Dáil debates

Thursday, 29 September 2022

Ceisteanna ó Cheannairí - Leaders' Questions

 

12:10 pm

Photo of Cian O'CallaghanCian O'Callaghan (Dublin Bay North, Social Democrats) | Oireachtas source

I have to ask what part of the term "affordability crisis" the Government does not understand. Earlier this month, we learned that house prices had surpassed their Celtic tiger peak. Never before in the history of the State have they been so high. Workers and families are locked out of homeownership, stuck in a never-ending loop of paying extortionate rents but never being able to buy a home. The housing disaster is causing untold human misery and pain. Nowhere is this clearer than in the record numbers of people who are becoming homeless. Homelessness is up by a massive 30% this year. Child homelessness has skyrocketed by 47%. Thousands of children are losing their childhoods while growing up in emergency accommodation. This is happening on the Government's watch and it is getting worse. People no longer believe the Government's promises on housing. Why should they? The reality is that under successive Fine Gael and Fianna Fáil Governments, levels of homeownership have collapsed. The share of 25- to 34-year-olds who own their own homes more than halved between 2004 and 2019, falling from 60% to just 27%. That is Fine Gael and Fianna Fáil's record on homeownership - a generation of young people who no longer hold out any hope of one day owning their own homes. None of the Government's targets on affordable housing has been delivered. Last year it did not manage to build a single affordable home, not even one. This year will not be much better. The Cabinet sub-committee on housing has been told that targets for affordable and social homes have no hope of being met. Those targets were not ambitious enough to start with.

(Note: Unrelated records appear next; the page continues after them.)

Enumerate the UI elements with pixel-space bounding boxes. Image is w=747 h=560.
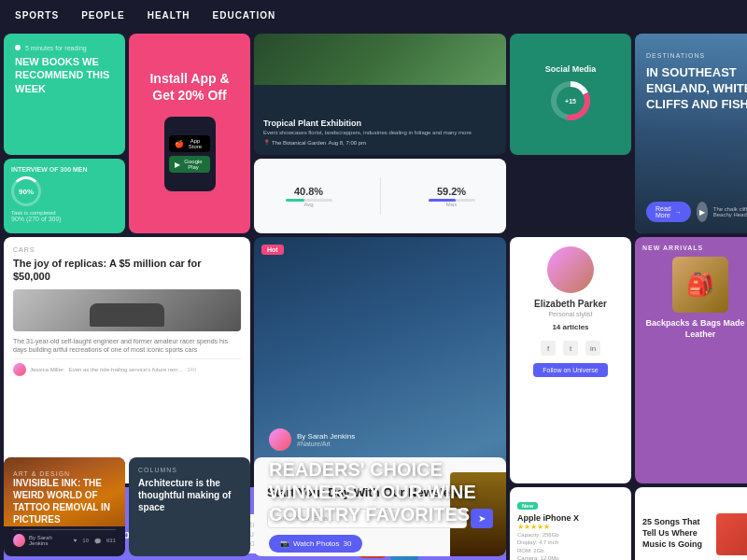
destinations-title: IN SOUTHEAST ENGLAND, WHITE CLIFFS AND F… [646, 65, 747, 113]
empty-col5 [635, 457, 747, 556]
facebook-icon[interactable]: f [541, 341, 556, 356]
stat-2-label: Max [429, 202, 475, 207]
nav-people[interactable]: PEOPLE [81, 10, 125, 21]
likes-icon: ♥ [74, 538, 78, 544]
arrow-icon: → [675, 209, 682, 216]
top-navigation: SPORTS PEOPLE HEALTH EDUCATION [0, 0, 747, 30]
watch-photos-button[interactable]: 📷 Watch Photos 30 [269, 535, 362, 553]
columns-category: COLUMNS [138, 467, 241, 473]
nav-sports[interactable]: SPORTS [15, 10, 59, 21]
author-name: By Sarah Jenkins [297, 432, 355, 441]
elizabeth-name: Elizabeth Parker [534, 299, 607, 309]
art-author-avatar [13, 534, 25, 547]
stat-1-value: 40.8% [286, 186, 332, 197]
nav-health[interactable]: HEALTH [148, 10, 190, 21]
social-links: f t in [541, 341, 600, 356]
card-destinations[interactable]: DESTINATIONS IN SOUTHEAST ENGLAND, WHITE… [635, 34, 747, 233]
app-store-btn[interactable]: 🍎 App Store [169, 135, 210, 152]
art-metrics: ♥ 10 💬 631 [74, 538, 116, 544]
stat-1-label: Avg [286, 202, 332, 207]
books-title: NEW BOOKS WE RECOMMEND THIS WEEK [15, 55, 114, 95]
card-tropical[interactable]: Tropical Plant Exhibition Event showcase… [254, 34, 506, 155]
card-readers-choice[interactable]: Hot By Sarah Jenkins #Nature/Art READERS… [254, 237, 506, 560]
stat-2-value: 59.2% [429, 186, 475, 197]
art-author-row: By Sarah Jenkins ♥ 10 💬 631 [13, 529, 116, 547]
cars-category: CARS [13, 246, 241, 253]
linkedin-icon[interactable]: in [585, 341, 600, 356]
card-social-media: Social Media +15 [510, 34, 631, 155]
author-avatar [13, 363, 26, 376]
author-sub: #Nature/Art [297, 441, 355, 447]
google-play-btn[interactable]: ▶ Google Play [169, 156, 210, 173]
card-cars[interactable]: CARS The joy of replicas: A $5 million c… [4, 237, 250, 483]
card-install-app[interactable]: Install App & Get 20% Off 🍎 App Store ▶ … [129, 34, 250, 233]
social-title: Social Media [545, 64, 597, 74]
interview-tag: INTERVIEW OF 300 MEN [11, 166, 118, 173]
arrivals-tag: NEW ARRIVALS [642, 245, 747, 251]
phone-mockup: 🍎 App Store ▶ Google Play [164, 117, 216, 191]
comments-icon: 💬 [94, 538, 101, 544]
car-image [13, 289, 241, 331]
progress-circle: 90% [11, 176, 41, 206]
location-icon: 📍 [263, 139, 270, 146]
install-title: Install App & Get 20% Off [140, 70, 239, 104]
donut-label: +15 [565, 98, 576, 105]
author-avatar [269, 428, 291, 451]
card-columns[interactable]: COLUMNS Architecture is the thoughtful m… [129, 457, 250, 556]
readers-title: READERS' CHOICE WINNERS: YOUR WINE COUNT… [269, 458, 491, 525]
card-stats: 40.8% Avg 59.2% Max [254, 159, 506, 233]
card-books[interactable]: 5 minutes for reading NEW BOOKS WE RECOM… [4, 34, 125, 155]
donut-chart: +15 [547, 77, 594, 124]
apple-icon: 🍎 [175, 140, 184, 148]
books-tag: 5 minutes for reading [15, 45, 114, 51]
art-category: ART & DESIGN [13, 470, 116, 477]
card-art-design[interactable]: ART & DESIGN INVISIBLE INK: THE WEIRD WO… [4, 457, 125, 556]
author-row: Jessica Miller: Even as the ride-hailing… [13, 358, 241, 376]
stat-2: 59.2% Max [429, 186, 475, 207]
play-icon: ▶ [175, 161, 180, 169]
card-interview: INTERVIEW OF 300 MEN 90% Task is complet… [4, 159, 125, 233]
tropical-location: 📍 The Botanical Garden Aug 8, 7:00 pm [263, 139, 497, 146]
task-progress: 90% (270 of 300) [11, 216, 118, 222]
tropical-title: Tropical Plant Exhibition [263, 119, 497, 128]
caption-text: The chalk cliff of Beachy Head [713, 206, 747, 217]
elizabeth-role: Personal stylist [548, 311, 592, 317]
backpack-image: 🎒 [672, 257, 728, 313]
card-arrivals[interactable]: NEW ARRIVALS 🎒 Backpacks & Bags Made of … [635, 237, 747, 483]
card-elizabeth[interactable]: Elizabeth Parker Personal stylist 14 art… [510, 237, 631, 483]
hot-badge: Hot [261, 245, 284, 255]
elizabeth-avatar [547, 246, 594, 293]
author-snippet: Even as the ride-hailing service's futur… [69, 367, 184, 372]
nav-education[interactable]: EDUCATION [213, 10, 276, 21]
columns-title: Architecture is the thoughtful making of… [138, 477, 241, 513]
read-more-button[interactable]: Read More → [646, 202, 691, 222]
camera-icon: 📷 [280, 539, 289, 548]
stat-1: 40.8% Avg [286, 186, 332, 207]
art-author: By Sarah Jenkins [29, 535, 70, 546]
arrivals-item: Backpacks & Bags Made of Leather [642, 318, 747, 340]
author-info: By Sarah Jenkins #Nature/Art [269, 428, 491, 451]
twitter-icon[interactable]: t [563, 341, 578, 356]
elizabeth-articles: 14 articles [552, 323, 588, 331]
empty-col4 [510, 457, 631, 556]
author-name: Jessica Miller: [30, 367, 65, 372]
cars-desc: The 31-year-old self-taught engineer and… [13, 337, 241, 356]
destinations-tag: DESTINATIONS [646, 52, 705, 59]
art-title: INVISIBLE INK: THE WEIRD WORLD OF TATTOO… [13, 477, 116, 525]
follow-button[interactable]: Follow on Universe [533, 363, 608, 377]
tropical-desc: Event showcases florist, landscrappers, … [263, 130, 497, 135]
play-button[interactable]: ▶ [697, 202, 708, 222]
read-count: 340 [187, 367, 196, 372]
cars-title: The joy of replicas: A $5 million car fo… [13, 257, 241, 284]
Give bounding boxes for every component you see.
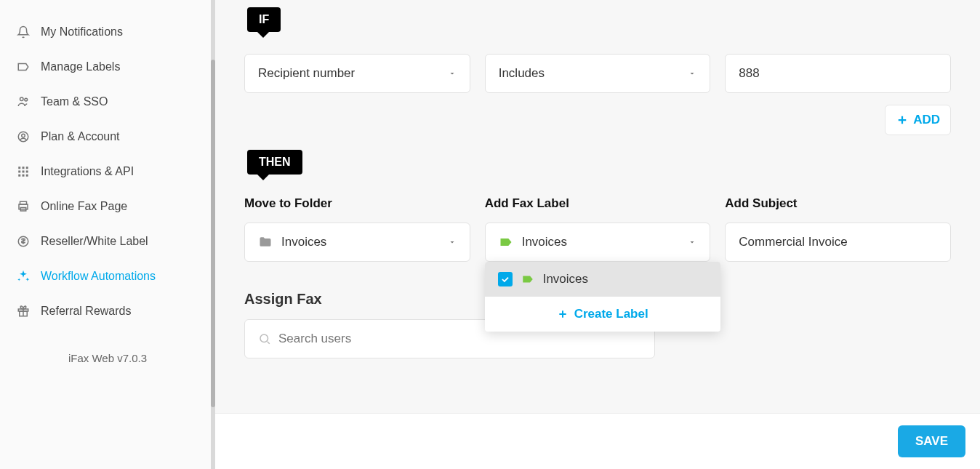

Faced with this disaster and litany of failure, what is the Government's response to the affordability crisis? It is not to build more affordable homes or to meet its own targets. Instead, it is to make homes even more unaffordable. The Government has decided to introduce a levy on concrete blocks that will add a further €3,000 to €4,000 to the price of a home. On what planet does this make sense? Does the Government really propose to place the cost of shoddy building work and defective materials onto the shoulders of people who are struggling to buy a home? Can the Tánaiste explain? Why has the Government not directly pursued those responsible for construction defects as it promised? Why are quarries that are producing defective materials still being allowed to operate? That is what the Oireachtas housing committee was told by experts a few months ago. Is the Government going to abandon its plans to impose this unfair levy?